Thus the caveat of: We are in business with fickle mother nature.....we reserve the right to make comparable substitutes when necessary. (sometimes I'll add) Ask me sometime about the watermelon blight of 2001 that wiped out Clayton Farmer's Market pumpkin festival.

Terms like: Market Vegetable Platter, whatever looks good at the market

People that hire you for seasonal local food are pretty savy about "local seasonal" constraints. Just explain it and keep the menu verbage as vague as possible.


----------



## petemccracken (Sep 18, 2008)

As a PC, I cook what the client wants, not what I want to cook!

The "ground rules" are determined during the "assessment", likes, dislikes, sensitivities, allergies, as well as the capabilities and capacities of the client's kitchen.

Then, and only then, I can construct specific menus for the client's review and approval.

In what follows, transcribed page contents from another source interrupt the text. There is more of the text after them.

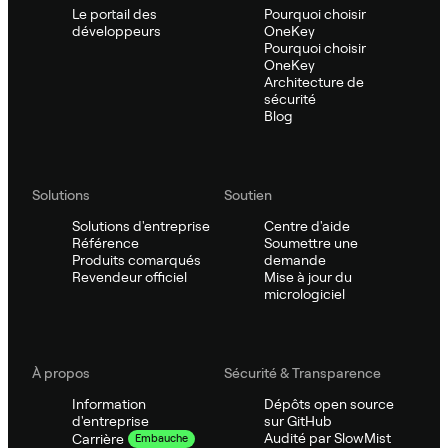
Le portail des
Pourquoi choisir
développeurs
OneKey
Pourquoi choisir
OneKey
Architecture de
sécurité
Blog
Solutions
Soutien
Solutions d'entreprise
Centre d'aide
Référence
Soumettre une
Produits comarqués
demande
Revendeur officiel
Mise à jour du
micrologiciel
À propos
Sécurité & Transparence
Information
Dépôts open source
d'entreprise
sur GitHub
Audité par SlowMist
Carrière
Embauche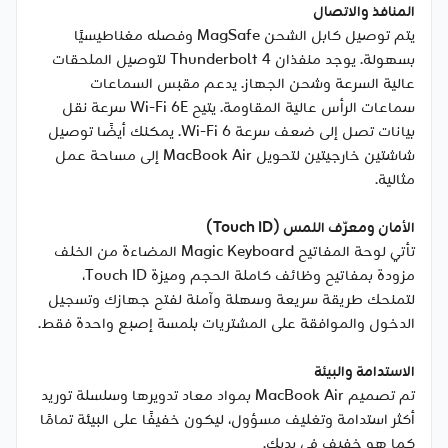
المنافذ والاتصال
يتم توصيل كابل الشحن MagSafe وفصله مغناطيسيًا
بسهولة. يوجد منفذان Thunderbolt 4 لتوصيل الملحقات
عالية السرعة وشحن الجهاز. يدعم مقبس السماعات
سماعات الرأس عالية المقاومة. يتيح Wi-Fi 6E سرعة نقل
بيانات تصل إلى ضعف سرعة Wi-Fi 6. يمكنك أيضًا توصيل
شاشتين خارجيتين لتحويل MacBook Air إلى مساحة عمل
مثالية.
الأمان ومعرّف اللمس (Touch ID)
تأتي لوحة المفاتيح Magic Keyboard المضاءة من الخلف
مزودة بمفاتيح وظائف كاملة الحجم وميزة Touch ID،
لتمنحك طريقة سريعة وسهلة وآمنة لفتح جهازك وتسجيل
الدخول والموافقة على المشتريات بلمسة إصبع واحدة فقط.
الاستدامة والبيئة
تم تصميم MacBook Air بمواد معاد تدويرها وسلسلة توريد
أكثر استدامة وتغليف مسؤول، ليكون خفيفًا على البيئة تمامًا
كما هو خفيف في يديك.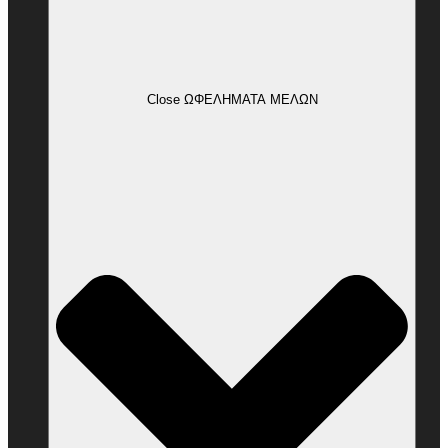
Close ΩΦΕΛΗΜΑΤΑ ΜΕΛΩΝ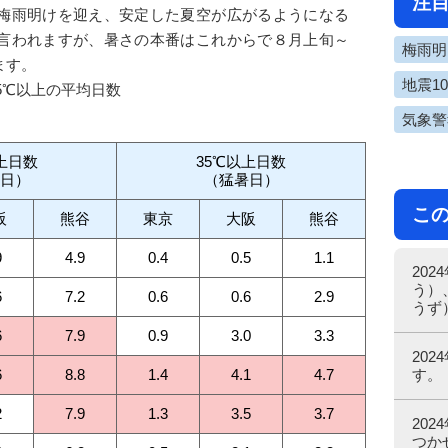
注
梅雨明けを迎え、安定した夏空が広がるようになる
言われますが、暑さの本番はこれからで８月上旬～
梅雨明け
ます。
地震1
35℃以上の平均日数
気象警
上日数
35℃以上日数
日）
（猛暑日）
こ
阪
熊谷
東京
大阪
熊谷
9
4.9
0.4
0.5
1.1
20
う）
6
7.2
0.6
0.6
2.9
うず
6
7.9
0.9
3.0
3.3
20
す。
6
8.8
1.4
4.1
4.7
2
7.9
1.3
3.5
3.7
20
つか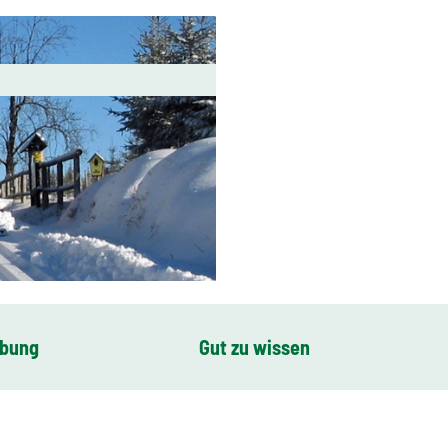
ibung
Gut zu wissen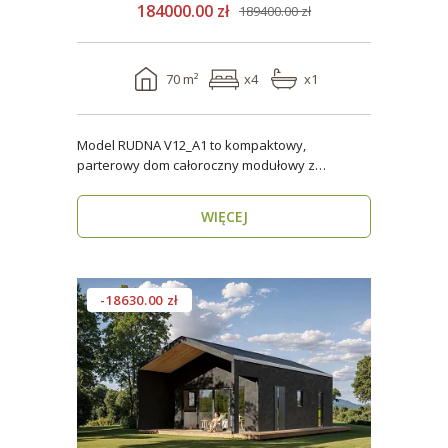
184000.00 zł
189400.00 zł
70 m²
x4
x1
Model RUDNA V12_A1 to kompaktowy,
parterowy dom całoroczny modułowy z
antresolą, o powierzchni użytk..
WIĘCEJ
-18630.00 zł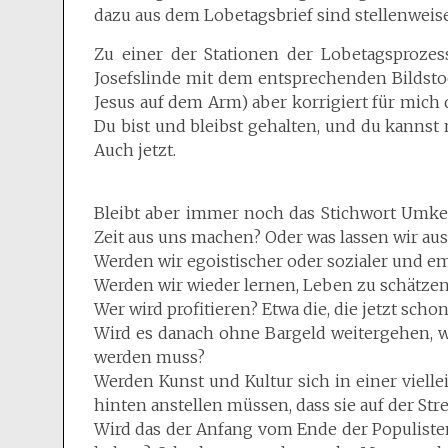
dazu aus dem Lobetagsbrief sind stellenwei
Zu einer der Stationen der Lobetagsproze
Josefslinde mit dem entsprechenden Bildstock
Jesus auf dem Arm) aber korrigiert für mich 
Du bist und bleibst gehalten, und du kannst n
Auch jetzt.
Bleibt aber immer noch das Stichwort Umkeh
Zeit aus uns machen? Oder was lassen wir au
Werden wir egoistischer oder sozialer und e
Werden wir wieder lernen, Leben zu schätzen
Wer wird profitieren? Etwa die, die jetzt sch
Wird es danach ohne Bargeld weitergehen, w
werden muss?
Werden Kunst und Kultur sich in einer viell
hinten anstellen müssen, dass sie auf der Str
Wird das der Anfang vom Ende der Populisten,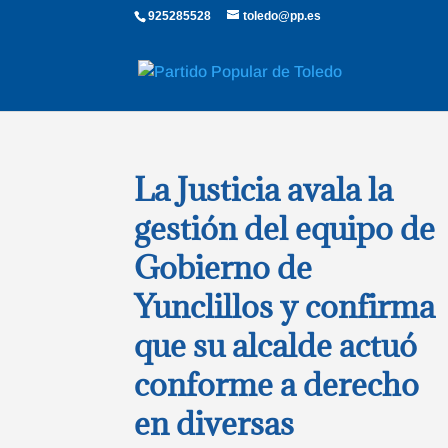
925285528
toledo@pp.es
La Justicia avala la
gestión del equipo de
Gobierno de
Yunclillos y confirma
que su alcalde actuó
conforme a derecho
en diversas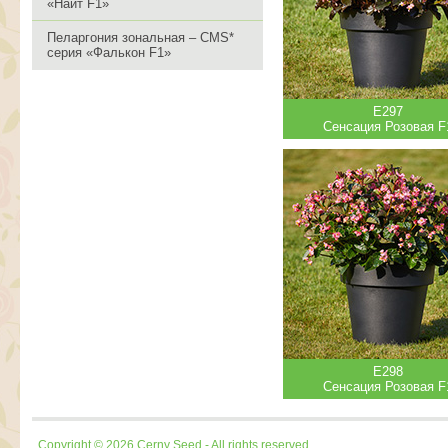
«Найт F1»
Пеларгония зональная – CMS*
серия «Фалькон F1»
Е297
Сенсация Розовая F
Е298
Сенсация Розовая F
Copyright © 2026 Cerny Seed - All rights reserved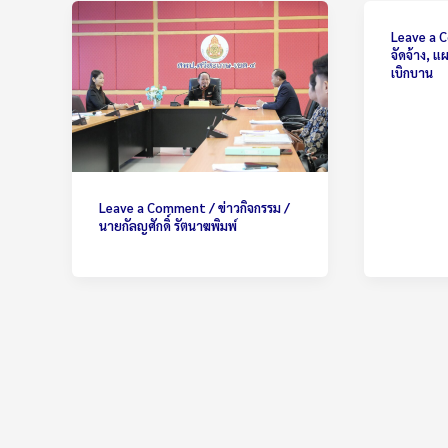
Leave a
จัดจ้าง
,
แผ
เบิกบาน
Leave a Comment
/
ข่าวกิจกรรม
/
นายกัลญศักดิ์ รัตนาฆพิมพ์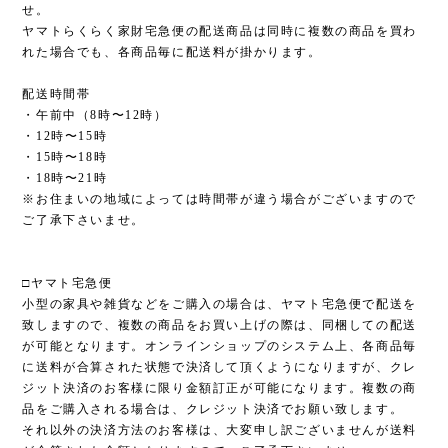
せ。
ヤマトらくらく家財宅急便の配送商品は同時に複数の商品を買わ
れた場合でも、各商品毎に配送料が掛かります。
配送時間帯
・午前中（8時〜12時）
・12時〜15時
・15時〜18時
・18時〜21時
※お住まいの地域によっては時間帯が違う場合がございますので
ご了承下さいませ。
□ヤマト宅急便
小型の家具や雑貨などをご購入の場合は、ヤマト宅急便で配送を
致しますので、複数の商品をお買い上げの際は、同梱しての配送
が可能となります。オンラインショップのシステム上、各商品毎
に送料が合算された状態で決済して頂くようになりますが、クレ
ジット決済のお客様に限り金額訂正が可能になります。複数の商
品をご購入される場合は、クレジット決済でお願い致します。
それ以外の決済方法のお客様は、大変申し訳ございませんが送料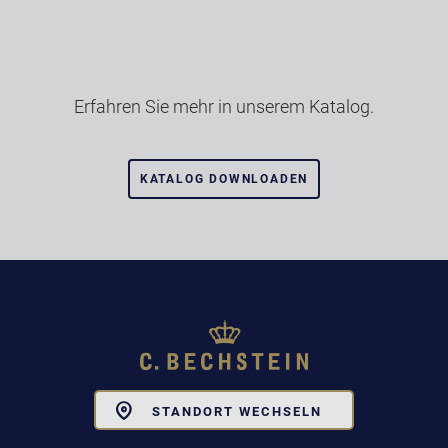
Erfahren Sie mehr in unserem Katalog.
KATALOG DOWNLOADEN
Toggle
STANDORT WECHSELN
Dropdown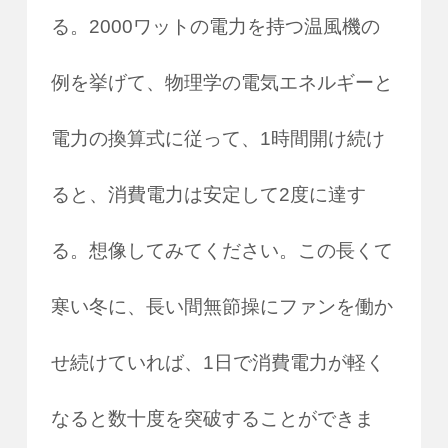
る。2000ワットの電力を持つ温風機の
例を挙げて、物理学の電気エネルギーと
電力の換算式に従って、1時間開け続け
ると、消費電力は安定して2度に達す
る。想像してみてください。この長くて
寒い冬に、長い間無節操にファンを働か
せ続けていれば、1日で消費電力が軽く
なると数十度を突破することができま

That being said, I DO have lists of various entrees, sides, and desserts to provide ideas for clients and stimulate their desires.

Of course, I'm "fee plus" rather than "all-inclusive".


----------



## shroomgirl (Aug 11, 2000)

oh man, review and approval.....been there done that, so glad the guys I cook for now just love whatever I wanna make within their likes.....

Last Sunday I made:
Caponata with local tomatoes, eggplant, squash, etc
hummos
veal with cipponline onions/hen of the woods(local) over pasta in a beef/sherry/butter sauce
soft shell crabs with local corn salad
trout with dillweed/garlic/lemon
crawfish etoufee
braised beef with hen of the woods/shiitakes
ozark forest shiitake coconut curry soup
chicken salad
crab claws with cocktail sauce
salad
fruit bowl
Chocolate/peanut butter pie


----------



## ed buchanan (May 29, 2006)

oh man, review and approval.....been there done that, so glad the guys I cook for now just love whatever I wanna make within their likes.....MUSHROOM GIRL


This is because you have built up a trust and rapoor with these people, based on your past performances. This is the greatest advertising in the world . Word of mouth


----------



## shroomgirl (Aug 11, 2000)

not really looking for more PC work.....again been there done that. I've had great clients in the past that were weekly regulars for 5+ years. And then there were the "others", not so fun.....the ones that really can't afford me, after 4-5 months even a year, they figure out that I get paid my fee whether they go on vacation, out to dinner, whatever....the ones that don't take the time to honestly tell me what they want to eat....nor the amounts they want...they NEVER hire you to cater because PC work price does not translate into catering price....

So, now I get a salary, a few weeks vacation a year, work a day a week and get total health care covered. AND trully a gift from God, they let me loose with NO budget to just shop & cook. That my friends is a great gig.


----------